En effet, l'adaptation des formations aux enjeux de la santé de demain a été identifiée comme un axe prioritaire de travail. Chacun le reconnaît dans cette enceinte, le numerus clausus, s'il est utilisé seul, est un outil inadapté pour assurer une couverture suffisante en professionnels de santé sur l'ensemble du territoire national.

Chacun a aussi pu en faire l'expérience, la sélection opérée via le numerus clausus sur des critères peu pertinents par rapport à l'exercice que l'on attend de la pratique médicale est un gâchis humain. En le supprimant à l'issue de la première année, la réforme que nous engageons est pragmatique. Elle permettra de recruter des étudiants de profils divers qui pourront s'orienter progressivement vers un métier au cours du premier cycle.

S'agissant de la deuxième partie de votre question portant sur l'accès aux soins, plusieurs leviers ont déjà été actionnés pour agir dès à présent.

La régulation des étudiants de troisième cycle s'adapte aux besoins démographiques des régions et à leurs capacités de formation. Ainsi, 474 postes d'interne ont été ouverts en Bretagne à l'issue des épreuves classantes nationales, les ECN, en 2018, soit 6 % de plus que l'an passé. C'est une augmentation supérieure à la moyenne nationale, qui est de 4 %.

Nous encourageons également la conclusion de contrats d'engagement de service public, ces bourses versées aux étudiants en médecine en contrepartie d'une installation dans un territoire manquant de professionnels.
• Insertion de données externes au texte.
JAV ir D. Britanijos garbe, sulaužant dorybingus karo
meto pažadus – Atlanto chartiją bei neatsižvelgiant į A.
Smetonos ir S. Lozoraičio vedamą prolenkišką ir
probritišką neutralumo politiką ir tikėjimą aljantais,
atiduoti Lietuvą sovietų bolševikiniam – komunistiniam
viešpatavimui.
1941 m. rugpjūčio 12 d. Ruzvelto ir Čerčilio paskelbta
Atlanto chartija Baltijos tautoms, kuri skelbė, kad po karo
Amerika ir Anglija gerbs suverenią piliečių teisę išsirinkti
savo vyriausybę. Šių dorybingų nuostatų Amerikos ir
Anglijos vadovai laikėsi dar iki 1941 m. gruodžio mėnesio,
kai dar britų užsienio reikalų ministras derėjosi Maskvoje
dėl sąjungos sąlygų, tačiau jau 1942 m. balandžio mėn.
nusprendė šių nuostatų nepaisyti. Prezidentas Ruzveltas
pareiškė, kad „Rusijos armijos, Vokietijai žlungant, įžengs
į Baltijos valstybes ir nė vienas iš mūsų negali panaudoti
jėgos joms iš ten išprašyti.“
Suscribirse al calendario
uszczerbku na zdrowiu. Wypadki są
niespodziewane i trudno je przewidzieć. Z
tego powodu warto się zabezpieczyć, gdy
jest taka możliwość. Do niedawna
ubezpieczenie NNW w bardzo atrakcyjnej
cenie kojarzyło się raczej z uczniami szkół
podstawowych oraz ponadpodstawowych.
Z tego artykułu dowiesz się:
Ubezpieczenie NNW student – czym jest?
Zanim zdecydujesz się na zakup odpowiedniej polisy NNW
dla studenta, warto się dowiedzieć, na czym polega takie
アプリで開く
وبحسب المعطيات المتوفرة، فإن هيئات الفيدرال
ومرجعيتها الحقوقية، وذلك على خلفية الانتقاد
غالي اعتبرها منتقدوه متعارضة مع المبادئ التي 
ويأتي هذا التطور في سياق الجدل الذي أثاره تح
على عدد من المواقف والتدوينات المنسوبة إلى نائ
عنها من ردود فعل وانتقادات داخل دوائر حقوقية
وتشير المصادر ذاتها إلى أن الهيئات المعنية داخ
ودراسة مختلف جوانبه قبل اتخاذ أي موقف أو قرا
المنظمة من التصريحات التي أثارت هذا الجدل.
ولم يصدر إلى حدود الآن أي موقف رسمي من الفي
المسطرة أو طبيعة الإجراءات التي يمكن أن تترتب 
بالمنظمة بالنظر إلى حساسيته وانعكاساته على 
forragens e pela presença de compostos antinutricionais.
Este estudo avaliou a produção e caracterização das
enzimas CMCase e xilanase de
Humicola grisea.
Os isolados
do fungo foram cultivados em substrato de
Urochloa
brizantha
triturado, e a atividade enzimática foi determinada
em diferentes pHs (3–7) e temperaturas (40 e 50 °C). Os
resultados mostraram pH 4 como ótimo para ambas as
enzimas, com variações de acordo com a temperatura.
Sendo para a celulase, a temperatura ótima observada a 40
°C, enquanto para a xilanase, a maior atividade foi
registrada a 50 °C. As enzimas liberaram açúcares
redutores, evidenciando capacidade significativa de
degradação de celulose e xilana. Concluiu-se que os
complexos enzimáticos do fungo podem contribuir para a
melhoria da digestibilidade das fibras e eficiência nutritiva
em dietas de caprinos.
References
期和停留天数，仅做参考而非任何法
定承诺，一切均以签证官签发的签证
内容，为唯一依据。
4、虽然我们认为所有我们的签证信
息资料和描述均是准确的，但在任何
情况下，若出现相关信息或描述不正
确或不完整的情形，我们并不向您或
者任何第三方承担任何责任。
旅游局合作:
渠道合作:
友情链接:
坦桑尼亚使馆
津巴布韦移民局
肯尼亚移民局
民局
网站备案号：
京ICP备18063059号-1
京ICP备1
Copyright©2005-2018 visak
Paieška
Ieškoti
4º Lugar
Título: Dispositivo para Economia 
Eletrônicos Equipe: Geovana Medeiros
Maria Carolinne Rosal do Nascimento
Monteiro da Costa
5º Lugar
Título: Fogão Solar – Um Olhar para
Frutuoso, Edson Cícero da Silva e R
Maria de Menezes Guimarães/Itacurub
Environ 80 étudiants en médecine bretons ont signé un tel contrat depuis la mise en place du dispositif, dont 43 ces trois dernières années.

Enfin, je veux saluer le travail de l'agence régionale de santé de Bretagne, qui anime depuis 2013 une convention régionale pour favoriser l'installation des médecins, et soutient dans ce cadre des initiatives variées et parfois innovantes.

Je pense à l'opération généraliste dating, qui met en relation les futurs médecins généralistes et les professionnels de santé déjà installés, et qui a déjà débouché sur douze installations. Je pense aussi au développement de 90 maisons de santé pluriprofessionnelles situées, pour les trois quarts, dans des territoires en difficulté. Je pense enfin aux 35 projets de télémédecine opérationnels dans des domaines variés – plaies chroniques, dermatologie, gériatrie, psychiatrie, AVC, cardiologie, insuffisance rénale.

Monsieur le sénateur, vous l'aurez compris, nous sommes pleinement engagés aux côtés de tous les acteurs pour garantir le meilleur accès aux soins et offrir une meilleure formation aux étudiants qui se dirigent vers la médecine.

Mme la présidente. La parole est à M. Michel Canevet, pour répondre à Mme la secrétaire d'État auprès de la ministre des solidarités et de la santé. Il vous reste cinquante-quatre secondes, mon cher collègue.

M. Michel Canevet. Je remercie bien entendu Mme la secrétaire d'État de ces précisions extrêmement utiles et exhaustives sur les actions qui ont été conduites. Effectivement, l'ARS s'est déjà emparée de cette question, mais il importe de poursuivre les efforts, en particulier en ce qui concerne les maisons de santé. Celles-ci sont subordonnées à des conditions parfois un peu trop restrictives, ce qui empêche le financement d'un certain nombre de projets. Or il faut que l'ensemble des initiatives de terrain visant à pallier le manque de médecins puisse être accompagné.

Je veux aussi appeler l'attention du Gouvernement sur d'autres disciplines manquant de praticiens – orthophonistes, masseurs-kinésithérapeutes – qui doivent aussi être l'objet d'une action résolue.